***** Exercise inputs
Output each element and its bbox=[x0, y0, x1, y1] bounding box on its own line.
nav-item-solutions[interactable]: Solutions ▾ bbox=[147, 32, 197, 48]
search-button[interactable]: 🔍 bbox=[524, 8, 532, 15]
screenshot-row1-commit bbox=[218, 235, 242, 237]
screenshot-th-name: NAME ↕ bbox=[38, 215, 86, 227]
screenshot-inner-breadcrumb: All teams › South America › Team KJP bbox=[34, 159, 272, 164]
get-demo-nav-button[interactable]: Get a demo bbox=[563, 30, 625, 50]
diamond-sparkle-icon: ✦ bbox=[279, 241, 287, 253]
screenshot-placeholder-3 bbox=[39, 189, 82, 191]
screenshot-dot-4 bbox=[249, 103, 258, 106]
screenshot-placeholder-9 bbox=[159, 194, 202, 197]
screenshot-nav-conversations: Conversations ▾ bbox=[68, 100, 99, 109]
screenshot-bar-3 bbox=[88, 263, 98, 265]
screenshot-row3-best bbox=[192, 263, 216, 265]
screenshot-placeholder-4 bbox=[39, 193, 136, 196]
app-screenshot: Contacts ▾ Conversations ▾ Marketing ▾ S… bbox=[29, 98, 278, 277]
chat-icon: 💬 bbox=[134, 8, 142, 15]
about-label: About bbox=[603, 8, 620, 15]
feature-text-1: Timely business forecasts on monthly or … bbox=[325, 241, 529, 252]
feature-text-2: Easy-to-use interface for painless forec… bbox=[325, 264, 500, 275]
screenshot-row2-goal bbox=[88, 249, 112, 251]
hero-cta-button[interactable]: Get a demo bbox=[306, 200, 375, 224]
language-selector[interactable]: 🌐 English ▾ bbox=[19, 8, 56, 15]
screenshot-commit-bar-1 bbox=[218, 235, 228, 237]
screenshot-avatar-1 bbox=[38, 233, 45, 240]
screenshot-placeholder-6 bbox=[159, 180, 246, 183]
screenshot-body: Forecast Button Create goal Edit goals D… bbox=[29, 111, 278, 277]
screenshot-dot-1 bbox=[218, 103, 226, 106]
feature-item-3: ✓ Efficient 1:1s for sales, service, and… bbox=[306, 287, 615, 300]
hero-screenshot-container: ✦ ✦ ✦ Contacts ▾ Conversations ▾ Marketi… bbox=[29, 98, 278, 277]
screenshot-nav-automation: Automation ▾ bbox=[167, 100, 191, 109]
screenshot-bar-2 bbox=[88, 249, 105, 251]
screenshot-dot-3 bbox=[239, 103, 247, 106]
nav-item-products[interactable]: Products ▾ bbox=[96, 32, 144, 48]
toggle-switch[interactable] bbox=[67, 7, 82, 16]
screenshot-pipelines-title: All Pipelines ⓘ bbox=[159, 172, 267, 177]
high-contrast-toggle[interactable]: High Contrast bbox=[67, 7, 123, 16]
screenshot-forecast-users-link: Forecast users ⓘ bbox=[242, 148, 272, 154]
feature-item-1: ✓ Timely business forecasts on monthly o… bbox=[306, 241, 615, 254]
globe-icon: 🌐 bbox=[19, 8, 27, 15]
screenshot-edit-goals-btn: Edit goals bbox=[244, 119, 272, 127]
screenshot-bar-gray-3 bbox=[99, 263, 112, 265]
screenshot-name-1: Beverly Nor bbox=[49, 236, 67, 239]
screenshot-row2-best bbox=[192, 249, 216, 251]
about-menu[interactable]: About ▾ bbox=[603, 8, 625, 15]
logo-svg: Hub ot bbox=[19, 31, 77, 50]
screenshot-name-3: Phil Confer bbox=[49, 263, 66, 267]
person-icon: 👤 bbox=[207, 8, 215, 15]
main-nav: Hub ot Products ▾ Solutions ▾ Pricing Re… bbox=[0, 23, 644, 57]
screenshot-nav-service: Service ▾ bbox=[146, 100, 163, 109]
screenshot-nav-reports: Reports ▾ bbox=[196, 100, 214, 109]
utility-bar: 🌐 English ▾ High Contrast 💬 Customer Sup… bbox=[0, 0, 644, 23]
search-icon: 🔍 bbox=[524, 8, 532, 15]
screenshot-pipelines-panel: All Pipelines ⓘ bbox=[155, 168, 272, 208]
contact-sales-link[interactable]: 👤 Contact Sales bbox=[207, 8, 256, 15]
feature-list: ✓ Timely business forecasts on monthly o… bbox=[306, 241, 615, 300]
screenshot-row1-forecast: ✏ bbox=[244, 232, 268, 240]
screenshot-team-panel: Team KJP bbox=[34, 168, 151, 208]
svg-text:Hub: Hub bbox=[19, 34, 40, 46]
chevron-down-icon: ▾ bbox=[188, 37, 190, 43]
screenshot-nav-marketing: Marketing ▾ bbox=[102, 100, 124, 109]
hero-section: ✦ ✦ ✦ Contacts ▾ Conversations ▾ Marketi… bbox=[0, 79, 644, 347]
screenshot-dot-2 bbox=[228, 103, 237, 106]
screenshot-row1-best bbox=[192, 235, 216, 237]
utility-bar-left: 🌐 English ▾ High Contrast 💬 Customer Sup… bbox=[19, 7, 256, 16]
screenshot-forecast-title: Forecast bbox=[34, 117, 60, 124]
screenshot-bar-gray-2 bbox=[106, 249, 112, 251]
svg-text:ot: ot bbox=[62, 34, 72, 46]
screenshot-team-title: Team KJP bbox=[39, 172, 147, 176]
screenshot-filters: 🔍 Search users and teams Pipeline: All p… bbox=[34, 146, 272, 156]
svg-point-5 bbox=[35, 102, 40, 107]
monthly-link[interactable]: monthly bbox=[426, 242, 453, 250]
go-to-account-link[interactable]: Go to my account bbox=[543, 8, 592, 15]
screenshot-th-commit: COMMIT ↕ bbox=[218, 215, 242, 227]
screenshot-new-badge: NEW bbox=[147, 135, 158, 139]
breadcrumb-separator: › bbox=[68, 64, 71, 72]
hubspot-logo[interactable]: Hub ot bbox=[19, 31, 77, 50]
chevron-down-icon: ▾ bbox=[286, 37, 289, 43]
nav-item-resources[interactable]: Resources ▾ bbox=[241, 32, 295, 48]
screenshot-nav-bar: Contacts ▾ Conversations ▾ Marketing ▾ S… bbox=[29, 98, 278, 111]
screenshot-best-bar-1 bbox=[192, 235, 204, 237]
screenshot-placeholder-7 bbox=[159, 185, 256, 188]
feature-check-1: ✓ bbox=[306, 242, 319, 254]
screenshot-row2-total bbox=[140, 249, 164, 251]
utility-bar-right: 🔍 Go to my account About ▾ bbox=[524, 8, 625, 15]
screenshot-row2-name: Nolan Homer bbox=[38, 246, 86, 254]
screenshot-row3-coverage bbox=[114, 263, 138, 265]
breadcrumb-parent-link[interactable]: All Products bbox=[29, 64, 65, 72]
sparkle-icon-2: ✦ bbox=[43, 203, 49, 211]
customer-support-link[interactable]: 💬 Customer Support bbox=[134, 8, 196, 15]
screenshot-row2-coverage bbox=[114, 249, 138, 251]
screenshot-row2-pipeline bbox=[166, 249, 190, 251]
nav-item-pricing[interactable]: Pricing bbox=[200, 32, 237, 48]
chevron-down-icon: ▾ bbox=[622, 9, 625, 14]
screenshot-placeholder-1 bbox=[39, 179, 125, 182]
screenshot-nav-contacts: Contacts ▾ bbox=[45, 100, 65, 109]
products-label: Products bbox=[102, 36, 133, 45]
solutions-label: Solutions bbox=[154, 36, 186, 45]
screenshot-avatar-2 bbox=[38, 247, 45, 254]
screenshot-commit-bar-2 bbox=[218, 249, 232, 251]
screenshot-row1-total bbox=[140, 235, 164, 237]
**********
• Work task:
Write the material out again word for word.

• Task output:
Output each element and its bbox=[x0, y0, x1, y1] bounding box on its own line.
nav-item-solutions[interactable]: Solutions ▾ bbox=[147, 32, 197, 48]
search-button[interactable]: 🔍 bbox=[524, 8, 532, 15]
screenshot-row1-commit bbox=[218, 235, 242, 237]
screenshot-th-name: NAME ↕ bbox=[38, 215, 86, 227]
screenshot-inner-breadcrumb: All teams › South America › Team KJP bbox=[34, 159, 272, 164]
get-demo-nav-button[interactable]: Get a demo bbox=[563, 30, 625, 50]
diamond-sparkle-icon: ✦ bbox=[279, 241, 287, 253]
screenshot-placeholder-3 bbox=[39, 189, 82, 191]
screenshot-dot-4 bbox=[249, 103, 258, 106]
screenshot-placeholder-9 bbox=[159, 194, 202, 197]
screenshot-nav-conversations: Conversations ▾ bbox=[68, 100, 99, 109]
screenshot-bar-3 bbox=[88, 263, 98, 265]
screenshot-row3-best bbox=[192, 263, 216, 265]
screenshot-placeholder-4 bbox=[39, 193, 136, 196]
app-screenshot: Contacts ▾ Conversations ▾ Marketing ▾ S… bbox=[29, 98, 278, 277]
chat-icon: 💬 bbox=[134, 8, 142, 15]
about-label: About bbox=[603, 8, 620, 15]
feature-text-1: Timely business forecasts on monthly or … bbox=[325, 241, 529, 252]
feature-text-2: Easy-to-use interface for painless forec… bbox=[325, 264, 500, 275]
screenshot-row2-goal bbox=[88, 249, 112, 251]
hero-cta-button[interactable]: Get a demo bbox=[306, 200, 375, 224]
language-selector[interactable]: 🌐 English ▾ bbox=[19, 8, 56, 15]
screenshot-commit-bar-1 bbox=[218, 235, 228, 237]
screenshot-avatar-1 bbox=[38, 233, 45, 240]
screenshot-placeholder-6 bbox=[159, 180, 246, 183]
screenshot-body: Forecast Button Create goal Edit goals D… bbox=[29, 111, 278, 277]
screenshot-dot-1 bbox=[218, 103, 226, 106]
feature-item-3: ✓ Efficient 1:1s for sales, service, and… bbox=[306, 287, 615, 300]
hero-screenshot-container: ✦ ✦ ✦ Contacts ▾ Conversations ▾ Marketi… bbox=[29, 98, 278, 277]
screenshot-nav-automation: Automation ▾ bbox=[167, 100, 191, 109]
screenshot-bar-2 bbox=[88, 249, 105, 251]
screenshot-dot-3 bbox=[239, 103, 247, 106]
nav-item-products[interactable]: Products ▾ bbox=[96, 32, 144, 48]
toggle-switch[interactable] bbox=[67, 7, 82, 16]
screenshot-pipelines-title: All Pipelines ⓘ bbox=[159, 172, 267, 177]
high-contrast-toggle[interactable]: High Contrast bbox=[67, 7, 123, 16]
screenshot-forecast-users-link: Forecast users ⓘ bbox=[242, 148, 272, 154]
feature-item-1: ✓ Timely business forecasts on monthly o… bbox=[306, 241, 615, 254]
globe-icon: 🌐 bbox=[19, 8, 27, 15]
screenshot-edit-goals-btn: Edit goals bbox=[244, 119, 272, 127]
screenshot-bar-gray-3 bbox=[99, 263, 112, 265]
screenshot-name-1: Beverly Nor bbox=[49, 236, 67, 239]
screenshot-row2-best bbox=[192, 249, 216, 251]
about-menu[interactable]: About ▾ bbox=[603, 8, 625, 15]
logo-svg: Hub ot bbox=[19, 31, 77, 50]
screenshot-name-3: Phil Confer bbox=[49, 263, 66, 267]
person-icon: 👤 bbox=[207, 8, 215, 15]
main-nav: Hub ot Products ▾ Solutions ▾ Pricing Re… bbox=[0, 23, 644, 57]
screenshot-nav-service: Service ▾ bbox=[146, 100, 163, 109]
screenshot-nav-reports: Reports ▾ bbox=[196, 100, 214, 109]
utility-bar: 🌐 English ▾ High Contrast 💬 Customer Sup… bbox=[0, 0, 644, 23]
search-icon: 🔍 bbox=[524, 8, 532, 15]
screenshot-pipelines-panel: All Pipelines ⓘ bbox=[155, 168, 272, 208]
contact-sales-link[interactable]: 👤 Contact Sales bbox=[207, 8, 256, 15]
feature-list: ✓ Timely business forecasts on monthly o… bbox=[306, 241, 615, 300]
screenshot-row1-forecast: ✏ bbox=[244, 232, 268, 240]
screenshot-team-panel: Team KJP bbox=[34, 168, 151, 208]
svg-text:Hub: Hub bbox=[19, 34, 40, 46]
chevron-down-icon: ▾ bbox=[188, 37, 190, 43]
screenshot-nav-marketing: Marketing ▾ bbox=[102, 100, 124, 109]
hero-section: ✦ ✦ ✦ Contacts ▾ Conversations ▾ Marketi… bbox=[0, 79, 644, 347]
screenshot-dot-2 bbox=[228, 103, 237, 106]
screenshot-row1-best bbox=[192, 235, 216, 237]
utility-bar-left: 🌐 English ▾ High Contrast 💬 Customer Sup… bbox=[19, 7, 256, 16]
screenshot-forecast-title: Forecast bbox=[34, 117, 60, 124]
screenshot-bar-gray-2 bbox=[106, 249, 112, 251]
svg-text:ot: ot bbox=[62, 34, 72, 46]
screenshot-team-title: Team KJP bbox=[39, 172, 147, 176]
screenshot-filters: 🔍 Search users and teams Pipeline: All p… bbox=[34, 146, 272, 156]
svg-point-5 bbox=[35, 102, 40, 107]
monthly-link[interactable]: monthly bbox=[426, 242, 453, 250]
go-to-account-link[interactable]: Go to my account bbox=[543, 8, 592, 15]
screenshot-th-commit: COMMIT ↕ bbox=[218, 215, 242, 227]
screenshot-new-badge: NEW bbox=[147, 135, 158, 139]
breadcrumb-separator: › bbox=[68, 64, 71, 72]
hubspot-logo[interactable]: Hub ot bbox=[19, 31, 77, 50]
chevron-down-icon: ▾ bbox=[286, 37, 289, 43]
nav-item-resources[interactable]: Resources ▾ bbox=[241, 32, 295, 48]
screenshot-nav-bar: Contacts ▾ Conversations ▾ Marketing ▾ S… bbox=[29, 98, 278, 111]
screenshot-best-bar-1 bbox=[192, 235, 204, 237]
screenshot-placeholder-7 bbox=[159, 185, 256, 188]
feature-check-1: ✓ bbox=[306, 242, 319, 254]
screenshot-row2-total bbox=[140, 249, 164, 251]
utility-bar-right: 🔍 Go to my account About ▾ bbox=[524, 8, 625, 15]
screenshot-row2-name: Nolan Homer bbox=[38, 246, 86, 254]
screenshot-row3-coverage bbox=[114, 263, 138, 265]
breadcrumb-parent-link[interactable]: All Products bbox=[29, 64, 65, 72]
sparkle-icon-2: ✦ bbox=[43, 203, 49, 211]
customer-support-link[interactable]: 💬 Customer Support bbox=[134, 8, 196, 15]
screenshot-row2-coverage bbox=[114, 249, 138, 251]
screenshot-row2-pipeline bbox=[166, 249, 190, 251]
nav-item-pricing[interactable]: Pricing bbox=[200, 32, 237, 48]
chevron-down-icon: ▾ bbox=[622, 9, 625, 14]
screenshot-placeholder-1 bbox=[39, 179, 125, 182]
screenshot-nav-contacts: Contacts ▾ bbox=[45, 100, 65, 109]
products-label: Products bbox=[102, 36, 133, 45]
solutions-label: Solutions bbox=[154, 36, 186, 45]
screenshot-avatar-2 bbox=[38, 247, 45, 254]
screenshot-commit-bar-2 bbox=[218, 249, 232, 251]
screenshot-row1-total bbox=[140, 235, 164, 237]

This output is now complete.